Muggles Abroad: Alicia DeFonzo Leads Old Dominion Potterphiles to “Hogwarts”

By Tom Robinson

Teaching her study-abroad class on Sherlock Holmes in London the last three years, Old Dominion University English lecturer Alicia DeFonzo found that although her students liked Holmes just fine, they loved a rival literary Englishman: the wizard Harry Potter.

Her first clue: The students enjoyed visiting Holmes landmarks in London. But they consistently clamored to take in such Potter touchstones as magical Platform 9 ¾ at King's Cross Station and the sprawling Warner Brothers Harry Potter Studio Tour.

To DeFonzo, the solution was elementary: create a Potter-themed Maymester class dubbed "The Hogwarts Experience."

"We got 45 applications within a month," DeFonzo said. "We had to cut them off. It was getting out of control."

DeFonzo designed a three-week, interdisciplinary literature class to mimic the curriculum at Hogwarts School of Witchcraft and Wizardry from J.K. Rowling's Harry Potter novels.

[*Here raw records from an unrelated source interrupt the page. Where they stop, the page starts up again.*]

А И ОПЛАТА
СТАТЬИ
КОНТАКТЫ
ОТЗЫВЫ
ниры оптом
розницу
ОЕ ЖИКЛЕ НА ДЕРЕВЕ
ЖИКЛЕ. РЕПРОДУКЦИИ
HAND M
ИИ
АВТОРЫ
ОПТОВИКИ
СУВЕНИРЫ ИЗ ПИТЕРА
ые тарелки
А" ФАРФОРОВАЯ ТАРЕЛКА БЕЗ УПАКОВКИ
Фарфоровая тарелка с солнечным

Among the course requirements, DeFonzo's students must pass three "OWLS" - Potter-ese for Ordinary Wizarding Levels - from a portfolio that includes: Defense Against the Dark Arts, Muggle Studies, Care of Magical Creatures, Herbology, Potions and History of Magic.

Quizzical? DeFonzo said the Potter texts are full of themes related to those wizardry topics - such as race, class and gender issues, censorship, mythology and animal welfare - that apply to the range of academic majors taking the three-credit class.

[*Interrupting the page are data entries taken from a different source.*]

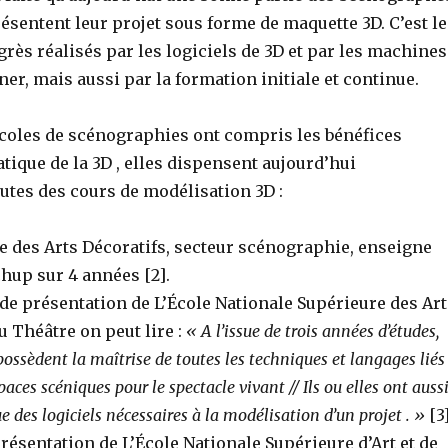
ésentent leur projet sous forme de maquette 3D. C’est le
grès réalisés par les logiciels de 3D et par les machines
rner, mais aussi par la formation initiale et continue.
écoles de scénographies ont compris les bénéfices
ratique de la 3D , elles dispensent aujourd’hui
utes des cours de modélisation 3D :
e des Arts Décoratifs, secteur scénographie, enseigne
hup sur 4 années [2].
 de présentation de L’École Nationale Supérieure des Art
 Théâtre on peut lire :
« A l’issue de trois années d’études,
ossèdent la maîtrise de toutes les techniques et langages liés
paces scéniques pour le spectacle vivant // Ils ou elles ont auss
 des logiciels nécessaires à la modélisation d’un projet . »
[3
 présentation de L’École Nationale Supérieure d’Art et de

In the end, 14 students, only a few of whom are English majors, were chosen from a rigorous application process to receive DeFonzo's wax-sealed acceptance letters, a la Hogwarts.

Beth Parker, ODU's Study Abroad Coordinator, called DeFonzo's Potter proposal "academically foolproof. She has created topics that will reach out to different disciplines, which is brilliant."

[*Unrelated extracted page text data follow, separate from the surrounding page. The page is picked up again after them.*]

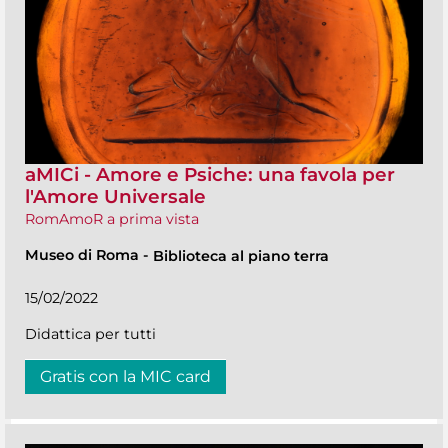
aMICi - Amore e Psiche: una favola per
l'Amore Universale
RomAmoR a prima vista
Museo di Roma
-
Biblioteca al piano terra
15/02/2022
Didattica per tutti
Gratis con la MIC card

In mid-May, the class will meet on campus for two weeks before heading to London for eight days. There, students will visit the British Museum and the British Library, take a guided "Muggle tour" of London and spend a day at Oxford University. Oxford's dining hall at Christ Church was the model for Hogwarts' Great Hall created for the Potter films.

Like all the sets used in the movies, the Great Hall is replicated in the Harry Potter Studio Tour, where DeFonzo and her students will spend a day.

Every student will have read all seven Potter books before the first class, DeFonzo said. Through writing assignments, critical analysis and field reporting in London, DeFonzo's class will "examine the historical, scientific and cultural contexts of the novels as well as study modern and early Britain."

"I've been traveling to Europe for 10 years; I go pretty much every summer," DeFonzo said. "I go to different places and scope things out and think where would I want to do a study-abroad class? They've been very good to me."

Study Abroad director Steve Bell said the program features about 25 to 30 faculty-led programs a year. None has received the vast, immediate response of "The Hogwarts Experience," he said.

Bell said he, Parker and a committee from various departments across campus - including faculty, academic affairs, international programs, risk management and advising -- annually review the faculty-led study abroad program proposals and choose which ones to offer.

The office holds a Study Abroad Fair twice a year to inform students about the menu of options. Students who have returned from study-abroad experiences and faculty who will lead future programs are available to share information.

The next Study Abroad Fair is Tuesday, Feb. 9 from 10:30 a.m. to 1:30 p.m. in the North Mall in Webb Center.